Saturday, March 7, 2015

Paris Police Learn Esperanto

We're ready.
Where are the Esperantists?
Large, unruly crowds of Esperantists, that’s what the Paris police were concerned about. Sure, they gave their reasons, but do we really take them seriously? In all seriousness, they very well may have been concealing their real reason. After all, there were concerns in 1914 about anarchists using Esperanto. Gavrilo Princip, the man whose actions set off World War I, was an anarchist, though probably not the Esperanto-speaking kind (despite that his name works beautifully in Esperanto).

And the Paris police had an ample reason to learn Esperanto. In 1914, the Esperanto movement was still in its franca periodo (French period), the era in which Paris was the center of the Esperanto movement (France still has a strong Esperanto movement). And the upcoming Universala Kongreso was scheduled to occur in Paris that year.

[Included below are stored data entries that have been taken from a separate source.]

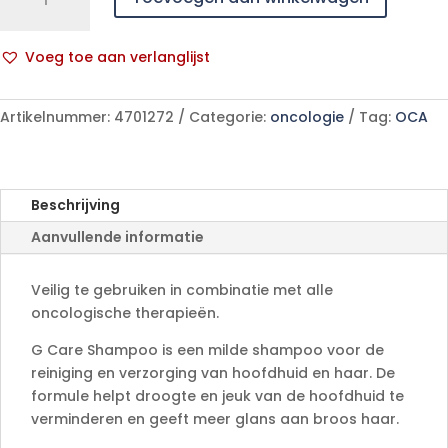
Shampoo
250ml
Voeg toe aan verlanglijst
aantal
A
l
Artikelnummer:
4701272
Categorie:
oncologie
Tag:
OCA
t
e
r
n
Beschrijving
a
Aanvullende informatie
t
i
v
Veilig te gebruiken in combinatie met alle
e
oncologische therapieën.
:
G Care Shampoo is een milde shampoo voor de
reiniging en verzorging van hoofdhuid en haar. De
formule helpt droogte en jeuk van de hoofdhuid te
verminderen en geeft meer glans aan broos haar.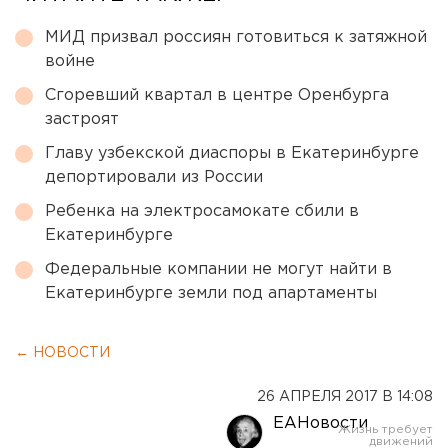
МИД призвал россиян готовиться к затяжной
войне
Сгоревший квартал в центре Оренбурга
застроят
Главу узбекской диаспоры в Екатеринбурге
депортировали из России
Ребенка на электросамокате сбили в
Екатеринбурге
Федеральные компании не могут найти в
Екатеринбурге земли под апартаменты
← НОВОСТИ
26 АПРЕЛЯ 2017 В 14:08
ЕАНовости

The New York Times, in their article of March 8, 1914 (but datelined March 7), made it clear that this was something of a starter program, and it doesn’t appear that the police were about to go from “arretez!” to “haltu!

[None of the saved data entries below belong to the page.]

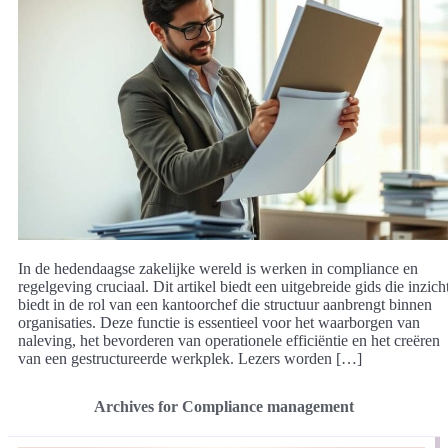
In de hedendaagse zakelijke wereld is werken in compliance en
regelgeving cruciaal. Dit artikel biedt een uitgebreide gids die inzich
biedt in de rol van een kantoorchef die structuur aanbrengt binnen
organisaties. Deze functie is essentieel voor het waarborgen van
naleving, het bevorderen van operationele efficiëntie en het creëren
van een gestructureerde werkplek. Lezers worden […]
Archives for Compliance management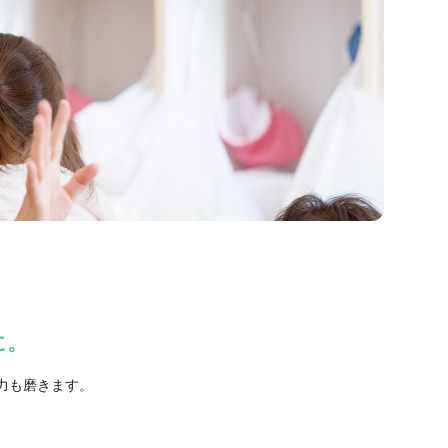
に。
力も磨きます。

Paris Officials Hope to Aid Foreigners Through Universal Language.
Special Cable to the The New York Times.
PARIS, March 7.—Several French Police Commissaries and other officials have begun to study Esperanto. M. Mouton, who is the head of the Criminal Investigation Department, takes lessons three times a week from an Inspector who is proficient in that universal language. Police Inspector Miguière was the first French policeman to take up Esperanto, with a view to introducing it on the force.

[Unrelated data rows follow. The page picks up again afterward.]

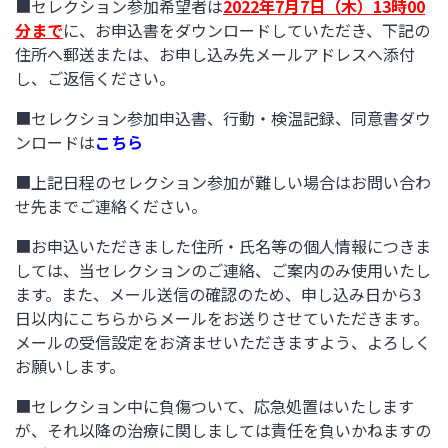
■セレクション参加希望者は
2022年7月7日（木）13時00
分まで
に、お申込書をダウンロードしていただき、下記の
住所へ郵送または、お申し込み先メールアドレスへ添付
し、ご返信ください。
■セレクション参加申込書、行動・検温記録、同意書ダウ
ンロードは
こちら
■上記日程のセレクション参加が難しい場合はお問い合わ
せ先までご連絡ください。
■お申込いただきました住所・氏名等の個人情報につきま
しては、当セレクションのご連絡、ご案内のみ使用いたし
ます。また、メール送信の確認のため、申し込み日から3
日以内にこちらからメールをお送りさせていただきます。
メールの受信設定をお済ませいただきますよう、よろしく
お願いします。
■セレクション中に負傷ついて、応急処置はいたします
が、それ以降の治療に関しましては責任を負いかねますの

It is hoped that the city will soon have Esperanto-speaking policemen on service in the streets, where it is believed they might frequently be able to help foreigners.
Foreigners who speak Esperanto, of course, though it is entirely possible that in 1914 the proportion of Esperanto speakers among tourists to Paris was much higher than it is today. For that matter, in 1910 Washington, D.C., the police also learned Esperanto, so that they might help non-English-speaking attendees of 1910 Universala Kongreso there. News reports of the era don’t mention any particular great need among the Esperantists for the assistance of the police.

Though, in the end, the police needn’t have bothered. The 1914 Universala Kongreso is the only one that was cancelled at the last minute. Some guy named Gavrilo Princip shot Archduke Franz Ferdinand, thus starting World War I, ending peaceful travel in Europe.